The Knesset's longest-serving incumbent, Meir Sheetrit of Kadima has served in the parliament since 1973. In Ehud Olmert's cabinet, he was the minister of housing and construction and in charge of the secret services.

Meir Sheetrit standing in front of the Knesset. Credit: Tomer Appelbaum

In Olmert's forthcoming memoir, excerpts of which were recently released, the former prime minister says he never promised Sheetrit he would appoint him finance minister, despite Sheetrit's statements at the time accusing Olmert of breaking just such a promise.

MK Sheetrit, did Ehud Olmert cause damage to your image when he said he never promised you the treasury?

I don't think he caused damage to my image. But he is certainly not being precise about this matter. He wrote in his book about the first meeting between us after Ariel Sharon went into a coma. I told him at the time that I did not intend to run against him for the premiership because I understood this would cause a rift in Kadima. I told him I supported him in the position and that there was no logic to starting a race for the post. But, contrary to what Olmert wrote, I did not ask him for anything whatsoever. His memory has misled him.

The conversation about the possibility of appointing me finance minister took place almost two months later. I was the head of Kadima's election staff and I organized all the local teams in different parts of the country. I would meet with Olmert once a week on a regular basis.
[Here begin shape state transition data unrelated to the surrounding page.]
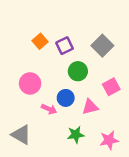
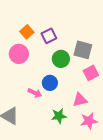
gray square: (102, 46) -> (83, 50), moved, turned -30
pink circle: (30, 83) -> (19, 54), moved
pink triangle: (90, 107) -> (80, 100), moved

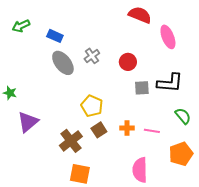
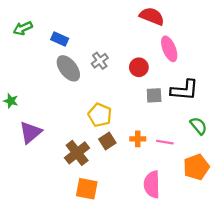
pink ellipse: (168, 37) -> (169, 49), moved

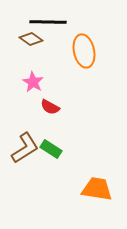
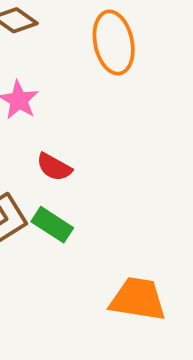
red semicircle: (50, 107) -> (54, 167), moved

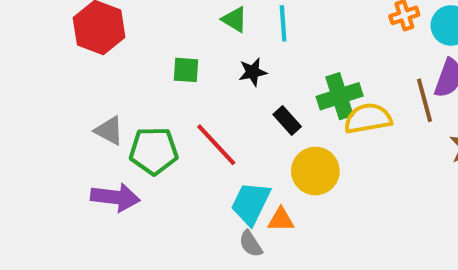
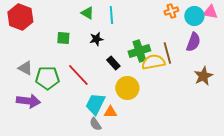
brown line: (425, 100) -> (167, 53), moved

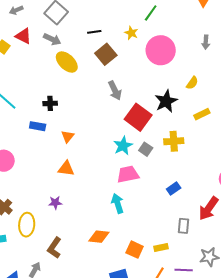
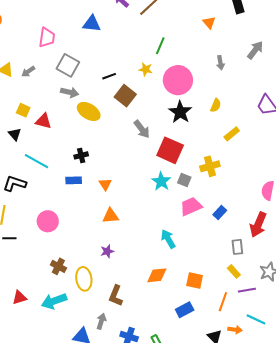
red triangle: (23, 36) -> (43, 121), moved
black star: (166, 101) -> (180, 112), moved
pink trapezoid: (128, 174) -> (191, 206), moved
yellow rectangle: (161, 247) -> (234, 271), moved, turned 72

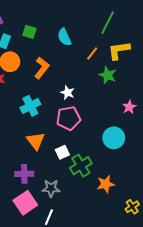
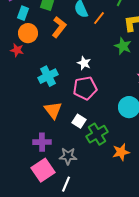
orange line: (92, 54) -> (99, 18), moved
orange L-shape: (42, 68) -> (59, 27), moved
white square: (62, 152) -> (79, 121), turned -32

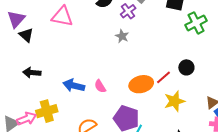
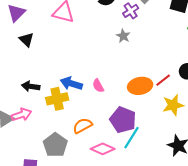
black triangle: (26, 35) -> (26, 40), moved
black arrow: (32, 73) -> (31, 86), moved
yellow cross: (47, 111) -> (57, 99), moved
During one of these meetings, Olmert asked me which position I would like in his government. I told him that the position that seemed best to me was that of finance minister, a position I had held before. Unfortunately, the meeting was just between us; it's a shame no one else was present. He told me that if we got the portfolio, I would be his first choice to fill the position. When he did not keep his promise, I spoke out against him and said he had not told the truth.

When there were preliminary reports in the newspapers that he was planning to give the portfolio to Abraham Hirchson, Olmert said to me: "Don't believe the papers, it's not true." But it turned out that it was completely true. When he ultimately informed me of this, I left his office and banged the door. In the end, Olmert appointed me housing minister and added to this the Israel Lands Administration and put me in charge of the secret services and energy, so as to placate me. I decided ultimately that there was no point in resigning.
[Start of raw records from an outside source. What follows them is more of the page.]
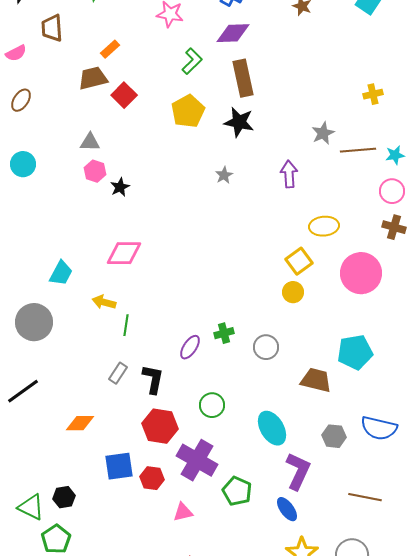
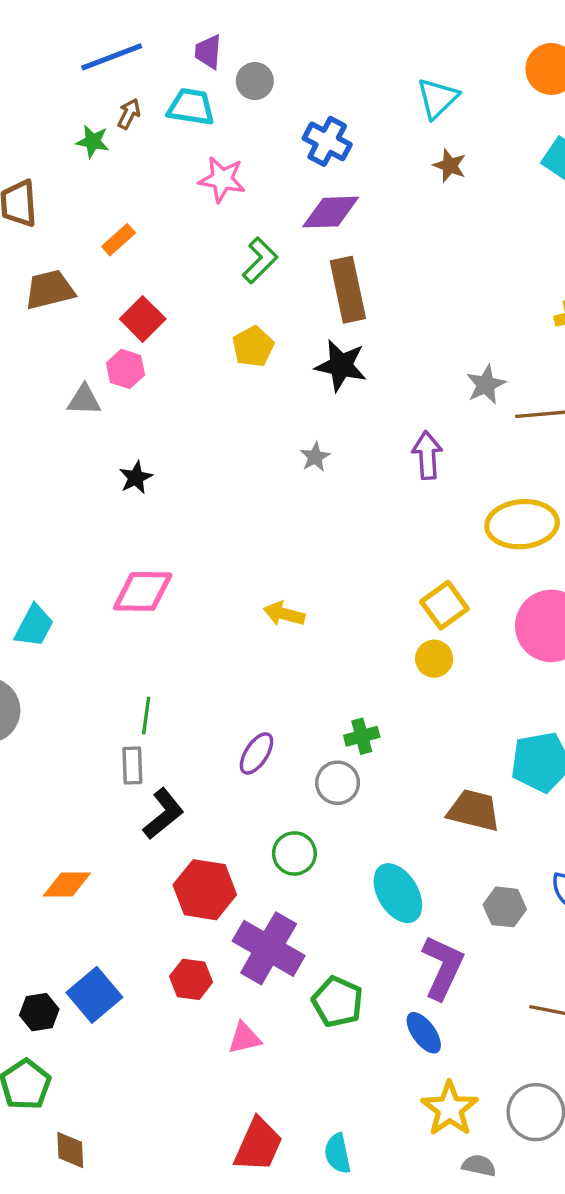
brown trapezoid: (93, 78) -> (50, 290), moved
yellow pentagon: (188, 111) -> (253, 347), size x0.7
pink hexagon: (95, 171) -> (125, 369), moved
yellow ellipse: (324, 226) -> (522, 524), moved, size x1.4
yellow arrow: (104, 302) -> (284, 614), moved
green cross: (224, 333) -> (362, 736), moved
gray circle: (266, 347) -> (338, 783), moved
gray rectangle: (118, 373) -> (132, 766), moved, turned -35
black L-shape: (153, 379) -> (163, 814), moved, turned 40
blue square: (119, 466) -> (94, 995), moved, turned -32

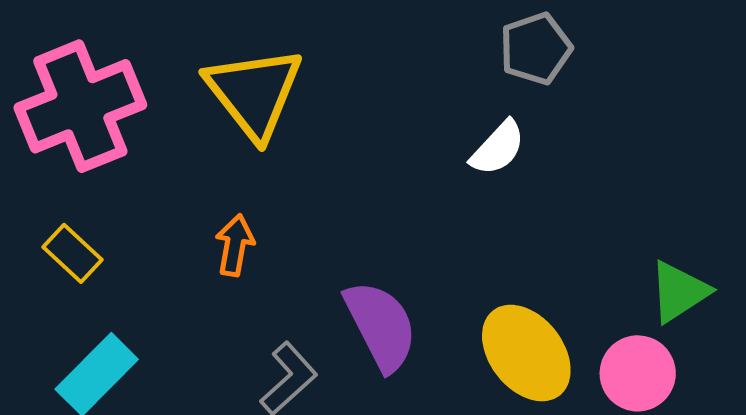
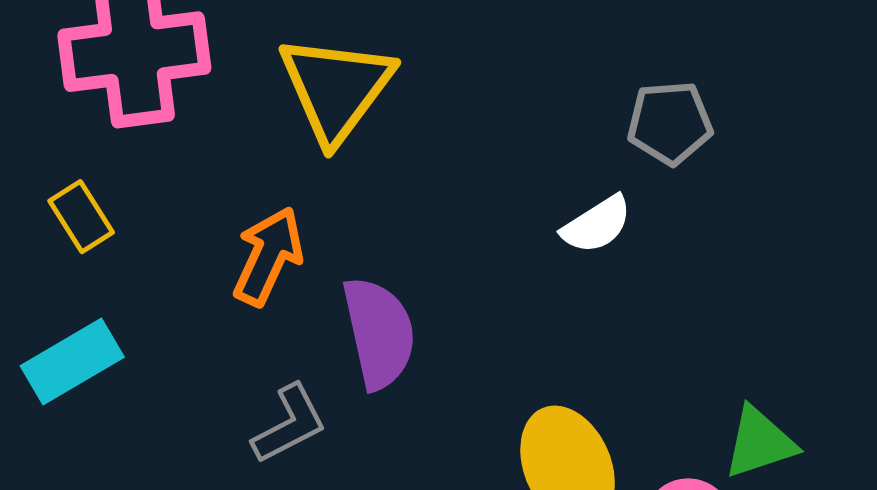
orange arrow: (235, 245) -> (268, 256), size x1.4
purple semicircle: (381, 326) -> (379, 333), moved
I believe he made a mistake when he appointed Hirchson. In the long run, he too understood his mistake. When he did not give me the treasury, I asked to continue in my job as transportation minister, but he had promised this to [Shaul] Mofaz. That too was not nice. At least let me finish the job.

If that's the case, then Olmert explicitly reneged on the promise he made you?
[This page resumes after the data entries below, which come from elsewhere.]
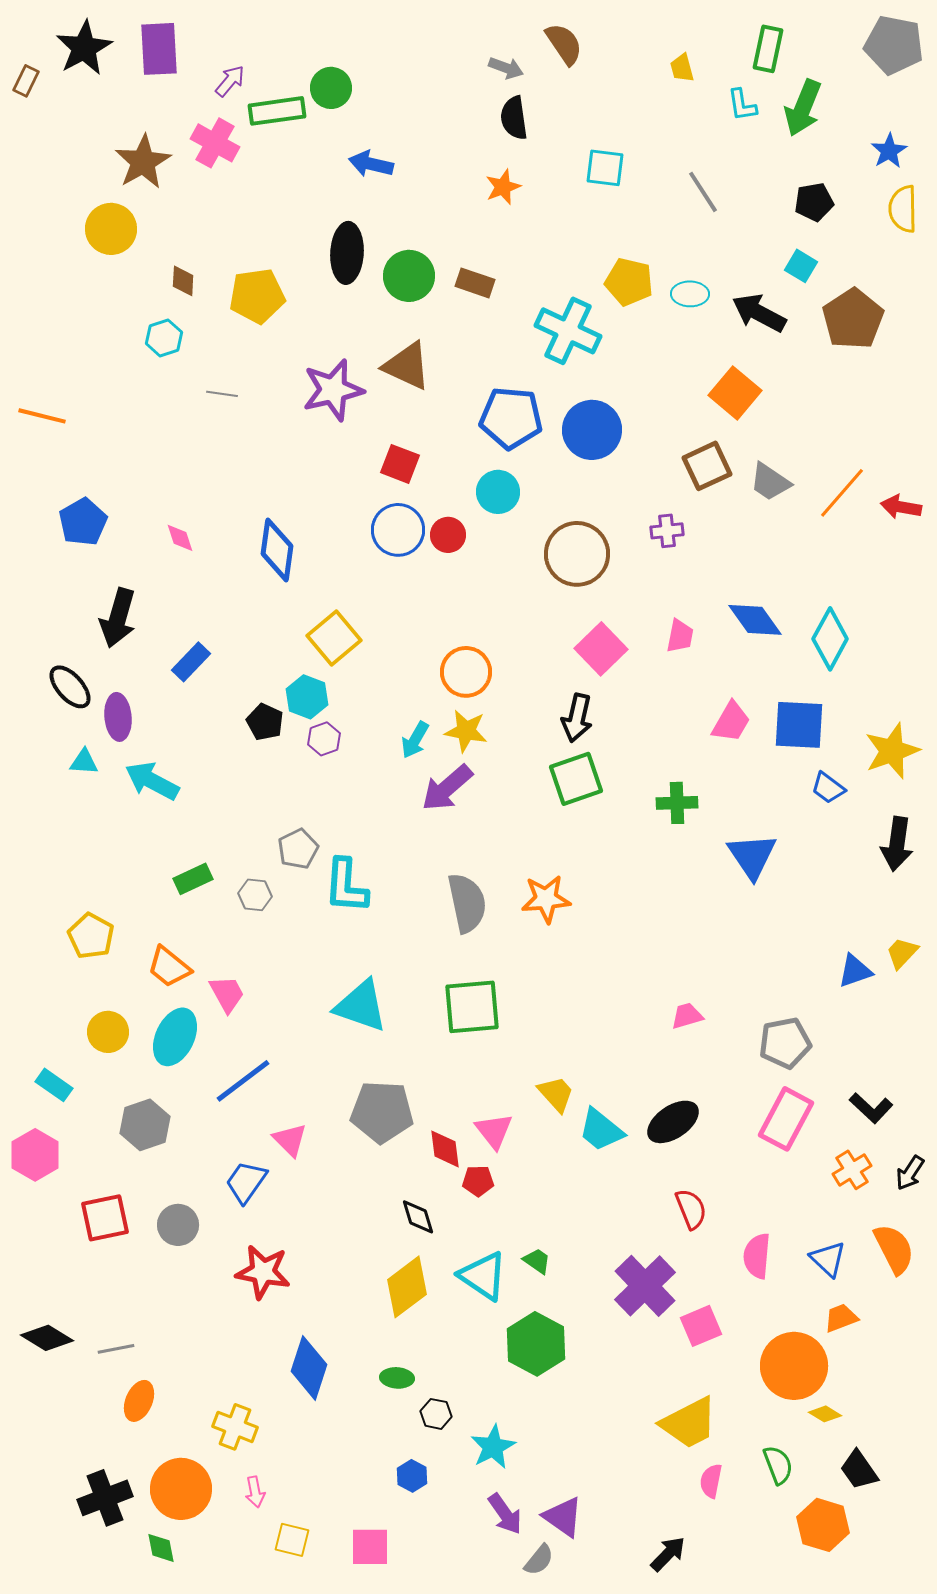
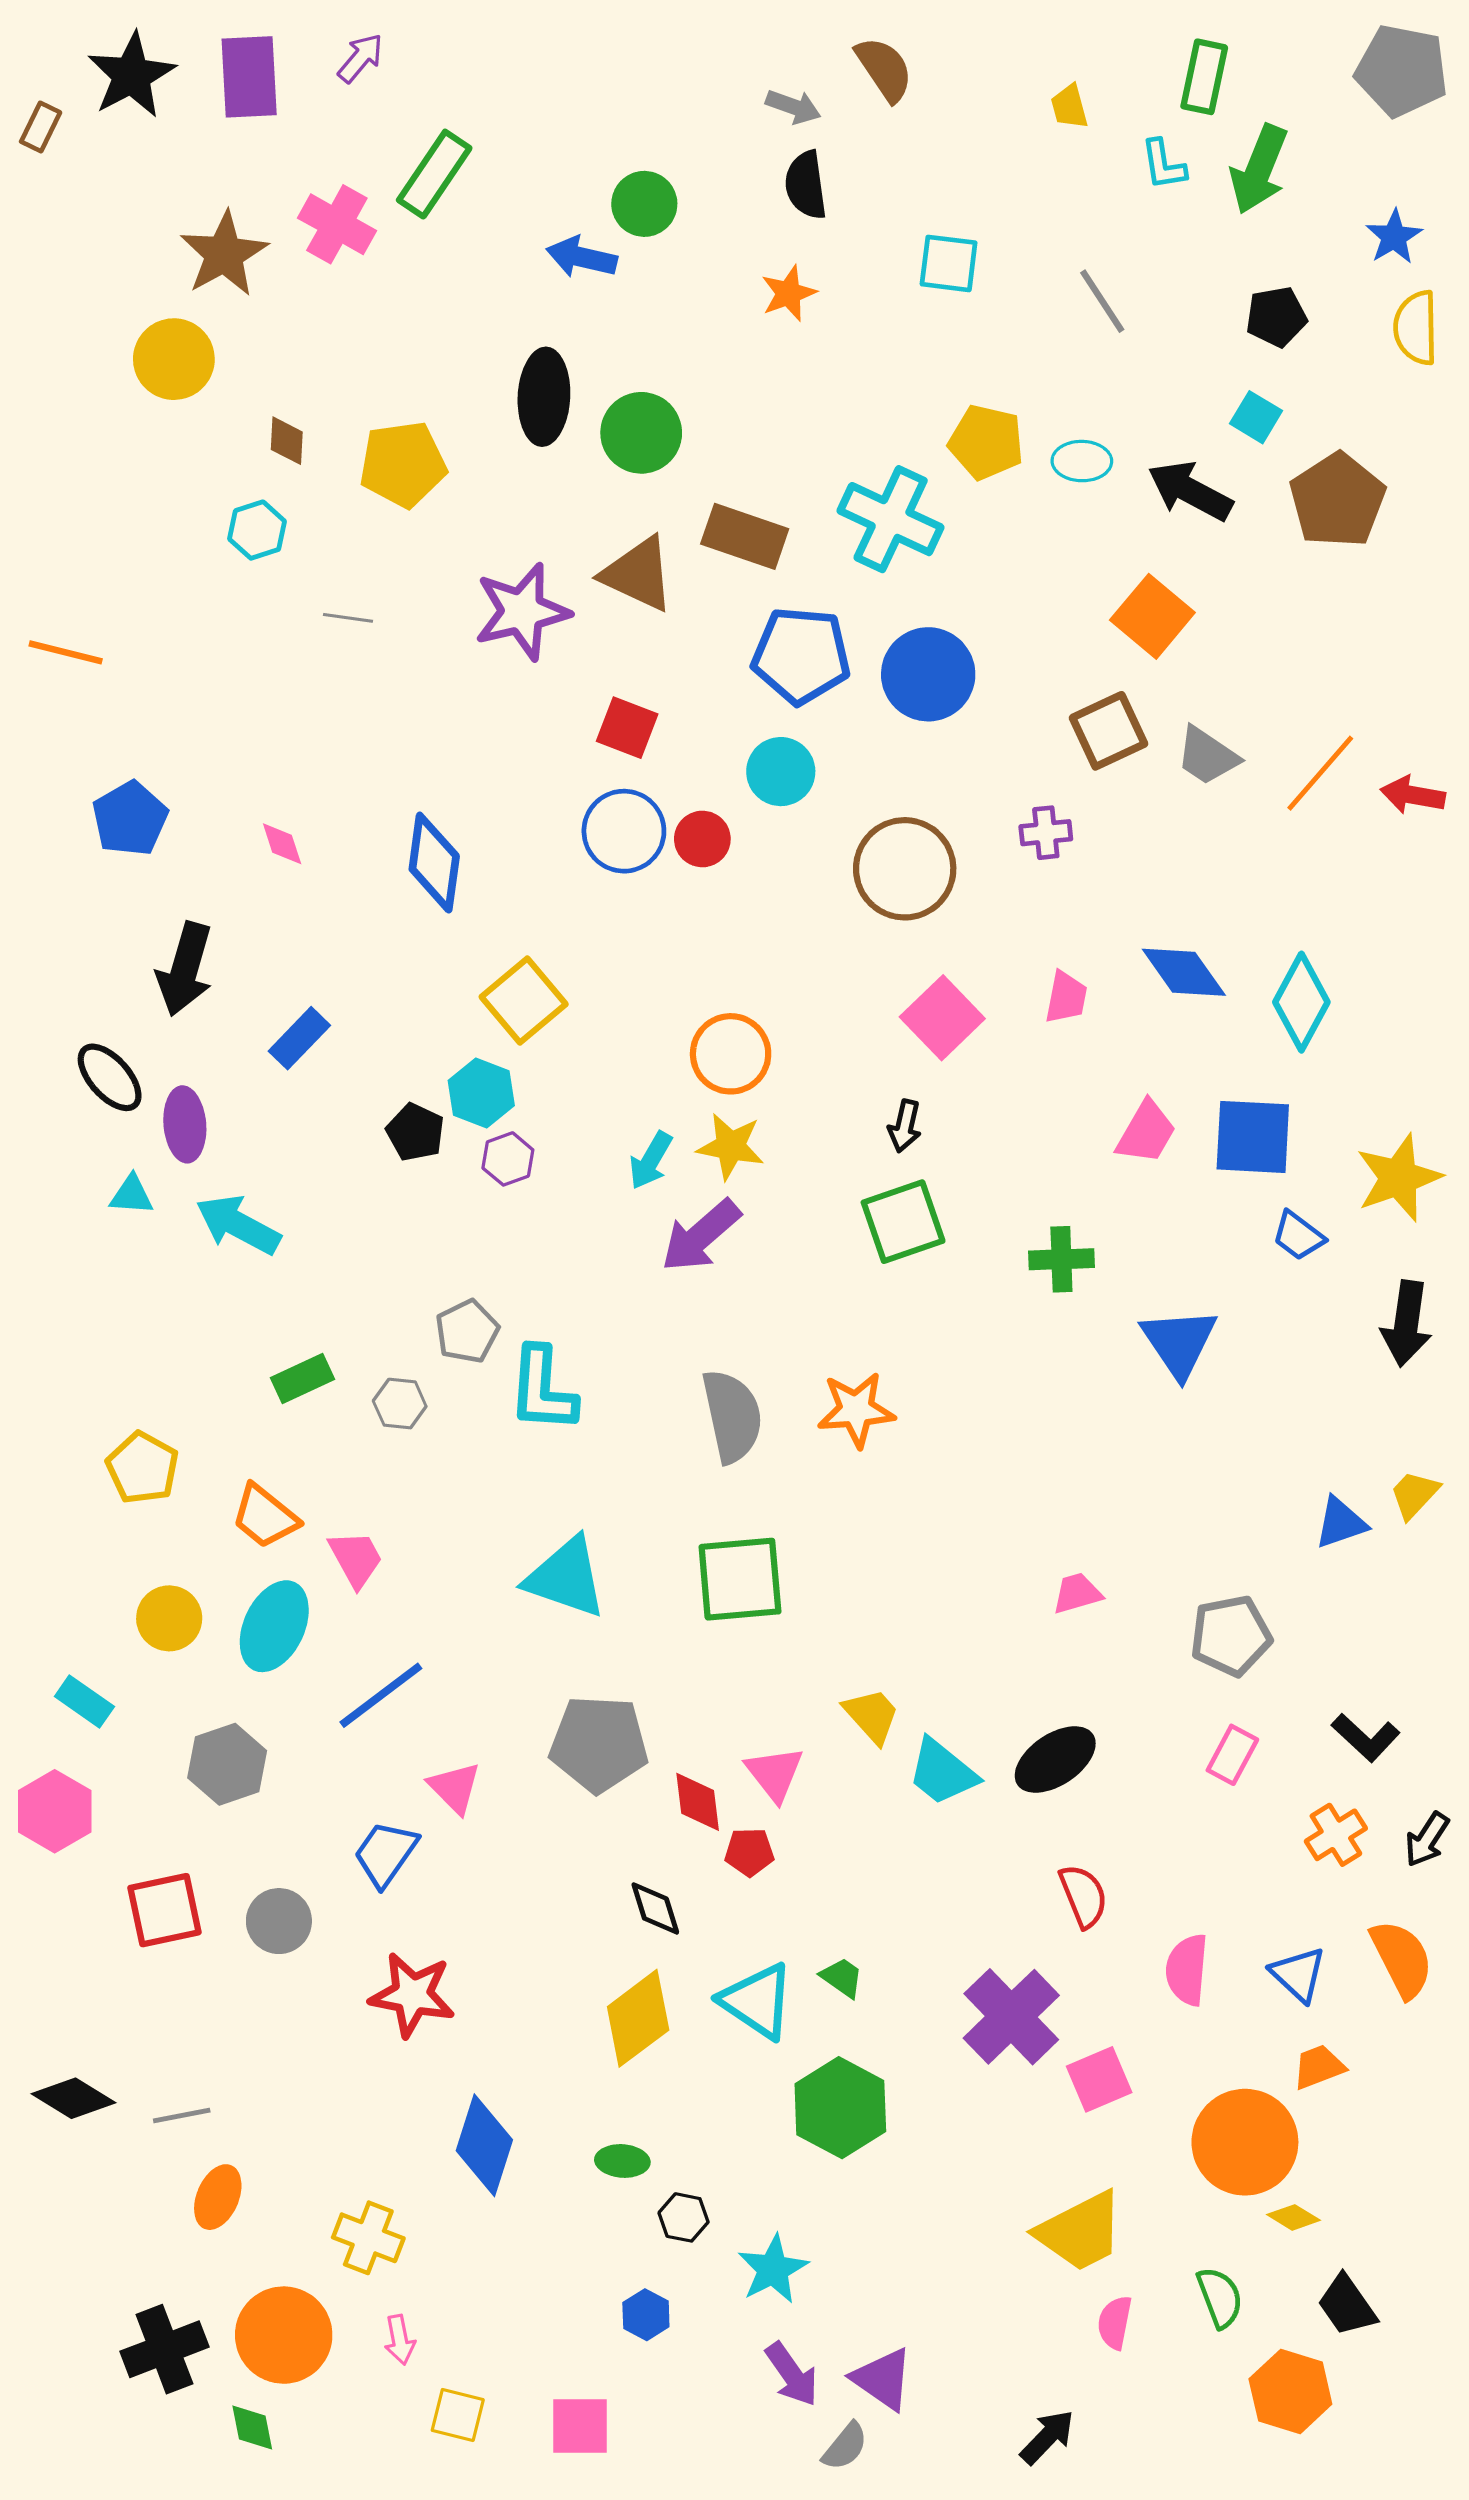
purple arrow: (230, 81) -> (360, 58), moved
green circle: (331, 88) -> (644, 204), moved
green rectangle: (277, 111) -> (434, 174), turned -48
brown rectangle: (475, 283) -> (745, 536), moved, size x1.4
black arrow: (577, 718) -> (905, 1126), size x0.7
pink rectangle: (786, 1119) -> (1232, 1755), size x0.6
That was not the only time that he did not keep promises he had made me. The same thing happened, for example, when he appointed me to replace Haim Ramon as justice minister. I went into the job as a replacement for three months. Olmert arranged with me that if Ramon did not return to the government, I would get the position on a permanent basis. However, he changed his mind about that too. I would not have agreed to take over the job if he hadn't made that arrangement with me.

When my temporary appointment was up, he forced Tzipi Livni to take over the portfolio and only then did he appoint Professor Daniel Friedmann as justice minister on a permanent basis. I can vouch for every word I have said. Every person has his own history. It has never happened with me that I said something that was not correct or not true. I am now the most veteran MK, from 1973.

Do you hold a grudge against Olmert for not keeping his promises? And for shaking off responsibility for them?

I got over that a long time ago. Despite everything, I think that Olmert was a good prime minister. He functioned excellently. He knew how to make decisions well. I didn't take revenge and I didn't bear a grudge, even though he had done that to me. I gave him support and backing when he was in trouble after the Second Lebanon War. I assisted him in the government and with time, he came to value my work. When the race took place in Kadima, he said publicly that the only one who was capable of replacing him was me. I am not angry with him. A person who writes memoirs can make mistakes.

Do you understand Olmert's decision to "settle accounts" with his coalition partners by writing his memoirs such a short time after leaving office?

Everyone has his own style. Former prime ministers also write books. Today he is no longer prime minister, but he is still young and he has a good memory. I don't think there is anything wrong with it, but one must be precise. What he said about me is, all in all, not that significant.

Did you notice, in real time, the tension between Olmert and Ehud Barak as it is reflected in the book?

The relationship between them was bad. Both in the inner cabinet and in the full cabinet. There were times when Olmert spoke to Barak in a very sharp way. I was present at a meeting like that, in which Olmert said very severe things against Barak but Barak did not respond. As for other things, I don't remember.

Why do you think that Olmert chose to express himself so sharply against his partners and rivals in the coalition? Will this not harm him if he wants to go back into politics in the future?

I don't have a clue why he did so. Someone who has been prime minister and finished his term of office should not go back to politics, in my opinion. After you have served in the most respected and lofty of positions, you should devote yourself to other matters.

At the time, the Basic Law was amended so that the prime minister would not be able to serve for more than two consecutive terms of office. The fact that people go back into politics does not do them very much good.